• **TASK INSTRUCTIONS**: Here, the job is to give back every entry below unchanged, omitting pictures.

Page-level text extractions
++++++++

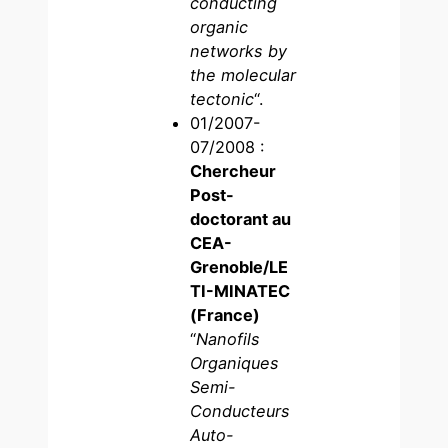
conducting
organic
networks by
the molecular
tectonic
“.
01/2007-
07/2008 :
Chercheur
Post-
doctorant au
CEA-
Grenoble/LE
TI-MINATEC
(France)
“
Nanofils
Organiques
Semi-
Conducteurs
Auto-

++++++++

• **EXERCISE RESULT**:
conducting
organic
networks by
the molecular
tectonic
“.
01/2007-
07/2008 :
Chercheur
Post-
doctorant au
CEA-
Grenoble/LE
TI-MINATEC
(France)
“
Nanofils
Organiques
Semi-
Conducteurs
Auto-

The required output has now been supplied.